The name Elemi is believed be from a famous chief of the Anuak, a community on South Sudan’s boundary with Ethiopia.

The triangle was named in honour of chief Ilemi Akwon.

The Elemi Triangle is home to the Turkana, Didinga, Toposa, Inyangatom and Dassanach.

These communities are from Ethiopia, Kenya, Uganda and South Sudan, but they traditionally migrate to the triangle to graze their animals.

The Turkana are found in South Sudan and Turkana County while the Didinga are in South Sudan and north eastern Uganda.

A water collection point in Kibish, the battle field for the Turkana, the Toposa from South Sudan and the Nyangatom and Merille from Ethiopia. CHEBOITE KIGEN | NATION

The traditional enemies of the Turkana and the Didinga are their Inyangatom and Toposa neighbours.

Anthropologists have established a historical connection between the Inyangatom and the Toposa, which points to the two communities having originally been one.

The Inyangatom are found in South Sudan and Ethiopia.

Their neighbours are the Dassanach, who are mainly in Ethiopia, with some in Kenya.

Long before any formal agreements, these communities traded and grazed in the triangle through some kind of arrangements.

They also practised cross-border raids which, among others things, served as a rite of passage for warriors.

It was also a means of regulating the quality of their livestock and a strategy for coping with natural disasters and political domination of neighbours since more animals signified wealth.

All these activities were controlled by a council of elders.

Years later, modern firearms, politics and commercialisation of livestock rustling destroyed the cultural institution that was raiding.

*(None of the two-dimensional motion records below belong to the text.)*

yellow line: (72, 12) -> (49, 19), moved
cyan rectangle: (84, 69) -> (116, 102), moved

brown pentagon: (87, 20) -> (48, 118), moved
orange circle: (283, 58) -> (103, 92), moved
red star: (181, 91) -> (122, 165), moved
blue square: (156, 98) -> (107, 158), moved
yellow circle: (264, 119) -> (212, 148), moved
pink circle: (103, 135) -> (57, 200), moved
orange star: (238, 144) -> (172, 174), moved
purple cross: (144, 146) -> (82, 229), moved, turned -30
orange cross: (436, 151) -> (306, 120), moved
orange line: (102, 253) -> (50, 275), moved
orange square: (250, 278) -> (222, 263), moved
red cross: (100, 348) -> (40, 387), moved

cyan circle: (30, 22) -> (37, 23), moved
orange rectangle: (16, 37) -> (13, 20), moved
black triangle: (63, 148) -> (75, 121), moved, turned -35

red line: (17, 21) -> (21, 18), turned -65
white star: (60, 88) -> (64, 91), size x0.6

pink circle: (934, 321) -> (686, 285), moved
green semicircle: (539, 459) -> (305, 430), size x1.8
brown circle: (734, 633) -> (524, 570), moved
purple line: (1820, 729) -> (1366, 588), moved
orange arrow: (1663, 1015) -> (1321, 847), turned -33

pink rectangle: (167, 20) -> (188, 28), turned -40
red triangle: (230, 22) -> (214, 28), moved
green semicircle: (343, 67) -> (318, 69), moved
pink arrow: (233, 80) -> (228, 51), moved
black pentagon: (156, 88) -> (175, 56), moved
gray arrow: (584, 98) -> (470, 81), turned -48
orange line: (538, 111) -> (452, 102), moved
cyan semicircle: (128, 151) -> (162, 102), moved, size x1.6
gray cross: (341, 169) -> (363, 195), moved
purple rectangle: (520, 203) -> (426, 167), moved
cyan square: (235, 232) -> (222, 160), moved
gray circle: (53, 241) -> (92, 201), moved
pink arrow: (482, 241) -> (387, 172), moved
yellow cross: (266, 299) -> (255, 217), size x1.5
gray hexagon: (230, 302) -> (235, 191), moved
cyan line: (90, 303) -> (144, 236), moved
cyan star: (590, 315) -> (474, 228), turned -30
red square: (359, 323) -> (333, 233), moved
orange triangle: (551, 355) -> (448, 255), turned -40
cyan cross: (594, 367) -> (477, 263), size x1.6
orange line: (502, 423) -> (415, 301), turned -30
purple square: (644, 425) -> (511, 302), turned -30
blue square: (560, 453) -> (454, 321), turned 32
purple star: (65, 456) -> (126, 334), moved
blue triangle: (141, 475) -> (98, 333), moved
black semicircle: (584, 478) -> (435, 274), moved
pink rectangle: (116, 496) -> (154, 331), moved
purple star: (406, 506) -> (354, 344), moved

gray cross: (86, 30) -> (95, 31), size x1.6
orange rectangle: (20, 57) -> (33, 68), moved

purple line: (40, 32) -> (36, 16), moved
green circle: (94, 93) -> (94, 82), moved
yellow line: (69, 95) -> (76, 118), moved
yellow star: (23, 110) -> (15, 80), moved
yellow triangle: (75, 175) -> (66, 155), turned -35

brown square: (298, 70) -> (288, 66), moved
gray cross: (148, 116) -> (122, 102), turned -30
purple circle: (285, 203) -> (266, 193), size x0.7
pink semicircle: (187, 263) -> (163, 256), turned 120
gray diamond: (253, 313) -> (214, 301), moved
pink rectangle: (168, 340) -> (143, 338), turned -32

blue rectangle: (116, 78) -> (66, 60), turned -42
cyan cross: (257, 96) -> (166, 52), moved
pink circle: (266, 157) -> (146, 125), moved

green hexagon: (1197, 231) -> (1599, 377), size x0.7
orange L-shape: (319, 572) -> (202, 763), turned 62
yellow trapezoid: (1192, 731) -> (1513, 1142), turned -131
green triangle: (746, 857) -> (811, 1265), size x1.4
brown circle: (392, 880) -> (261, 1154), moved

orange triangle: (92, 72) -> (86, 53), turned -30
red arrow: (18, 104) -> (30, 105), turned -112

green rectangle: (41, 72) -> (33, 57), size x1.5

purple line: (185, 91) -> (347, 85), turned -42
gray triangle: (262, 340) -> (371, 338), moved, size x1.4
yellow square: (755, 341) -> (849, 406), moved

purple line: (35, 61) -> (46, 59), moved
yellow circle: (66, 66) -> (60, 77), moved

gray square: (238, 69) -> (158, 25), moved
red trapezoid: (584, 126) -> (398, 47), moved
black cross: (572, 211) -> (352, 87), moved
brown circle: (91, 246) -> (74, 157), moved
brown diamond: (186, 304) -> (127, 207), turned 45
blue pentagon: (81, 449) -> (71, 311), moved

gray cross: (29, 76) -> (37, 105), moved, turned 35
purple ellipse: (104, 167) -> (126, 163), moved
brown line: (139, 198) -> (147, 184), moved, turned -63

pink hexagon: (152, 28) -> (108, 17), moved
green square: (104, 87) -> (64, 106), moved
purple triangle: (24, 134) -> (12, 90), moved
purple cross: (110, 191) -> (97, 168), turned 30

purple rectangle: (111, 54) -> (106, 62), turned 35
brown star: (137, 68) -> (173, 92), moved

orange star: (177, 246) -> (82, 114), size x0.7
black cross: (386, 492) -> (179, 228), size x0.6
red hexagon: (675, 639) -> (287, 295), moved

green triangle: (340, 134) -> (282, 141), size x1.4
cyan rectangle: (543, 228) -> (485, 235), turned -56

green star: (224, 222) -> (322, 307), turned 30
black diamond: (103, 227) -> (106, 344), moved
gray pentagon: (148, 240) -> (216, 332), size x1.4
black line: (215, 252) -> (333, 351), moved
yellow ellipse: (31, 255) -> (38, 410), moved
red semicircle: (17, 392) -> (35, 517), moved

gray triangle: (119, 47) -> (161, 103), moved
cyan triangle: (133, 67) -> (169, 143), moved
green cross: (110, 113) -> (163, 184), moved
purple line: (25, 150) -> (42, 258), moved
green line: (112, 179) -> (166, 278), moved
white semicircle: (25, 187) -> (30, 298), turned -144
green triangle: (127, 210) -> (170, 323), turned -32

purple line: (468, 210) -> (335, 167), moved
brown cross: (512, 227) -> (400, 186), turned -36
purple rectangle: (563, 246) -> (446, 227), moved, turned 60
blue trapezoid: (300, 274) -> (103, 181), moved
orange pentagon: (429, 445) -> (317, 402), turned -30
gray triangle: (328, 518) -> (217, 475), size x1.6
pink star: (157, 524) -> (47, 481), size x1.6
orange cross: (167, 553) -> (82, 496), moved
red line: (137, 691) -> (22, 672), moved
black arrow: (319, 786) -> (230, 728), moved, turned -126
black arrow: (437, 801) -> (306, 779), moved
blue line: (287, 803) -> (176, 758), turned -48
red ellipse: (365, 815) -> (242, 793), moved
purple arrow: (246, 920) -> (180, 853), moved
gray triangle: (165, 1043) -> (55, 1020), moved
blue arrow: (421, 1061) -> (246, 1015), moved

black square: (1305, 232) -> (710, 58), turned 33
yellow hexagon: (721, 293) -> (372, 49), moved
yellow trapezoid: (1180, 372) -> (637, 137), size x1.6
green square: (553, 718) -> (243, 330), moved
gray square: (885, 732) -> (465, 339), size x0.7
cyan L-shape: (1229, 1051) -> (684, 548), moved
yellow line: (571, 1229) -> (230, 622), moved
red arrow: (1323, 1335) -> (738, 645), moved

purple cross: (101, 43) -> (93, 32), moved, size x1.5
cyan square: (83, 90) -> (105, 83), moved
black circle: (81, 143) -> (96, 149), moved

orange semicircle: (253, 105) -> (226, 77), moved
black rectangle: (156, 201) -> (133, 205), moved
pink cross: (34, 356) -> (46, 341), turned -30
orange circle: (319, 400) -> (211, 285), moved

In 1902, the Uganda Order in Council transferred Uganda's Eastern (Rudolph) Province to the British East African Protectorate (Kenya).

The transferred area included much of the present-day Turkana County.

'INTO UGANDA'

“Britain suggested that Elemi should be excised from Sudan and incorporated into Uganda, or, the portion of Uganda’s former Rudolph Province containing the triangle be ceded to Sudan,” the document, Situation on the Sudan-Kenya-Uganda frontier, Draft Order in Council’ Secretariat Minutes, notes.

However, Sudan turned down the proposals.

Subsequently, the 1926 Colony and Protectorate (Boundaries) Order in Council set to redefine the territory between Kenya and Sudan.

“Britain demanded the Turkana of the borderlands should displace further south into the hinterland of the Kenya colony to benefit from British protection, but by so doing, they lost their fertile pastures in Elemi to the Inyangatom and the Dassanach,” Dr Mburu writes.

“By late 1926, Britain had established its administration among the Turkana but their dry season pastures in Elemi were declared a closed frontier where no protection was forthcoming from the coloniser. After 1926, the Kenyan colonial authorities established an administrative boundary that did not coincide with the Anglo-Ethiopian treaty of 1907 as a measure of accommodating Turkana’s ancestral grazing area within Kenya.”

The other that tried to delineate the territories was the Anglo-Ethiopian Agreement of December 6, 1907.

POINT RECTIFICATION

In July 1964, it was suggested that Kenya, Sudan and Uganda rectify tripartite points on the Elemi boundary so as to curb large-scale organised cattle rustling but it was never to be.

In the 1990s, the Ethiopian government armed the Dassanach with new AK-47 rifles in order to protect them from the Turkana and Sudanese cattle thieves.

In 1986, when the Kenyan government published a new atlas including part of the disputed Elemi triangle within its territory, the result was a protest from Khartoum.

The Sudanese government believed that the Sudan People’s Liberation Movement insurgents had traded the lands in the Elemi Triangle with Kenya.

Khartoum said the triangle was part of its Equatorial Province. It armed the Toposa as a way of dealing with the Sudan People's Liberation Army.

When South Sudan gained independence in 2011, the claim to the triangle was transferred to the new government in Juba.

And with that, there has never been peace in the triangle, the capital of East Africa’s fiercest raiders.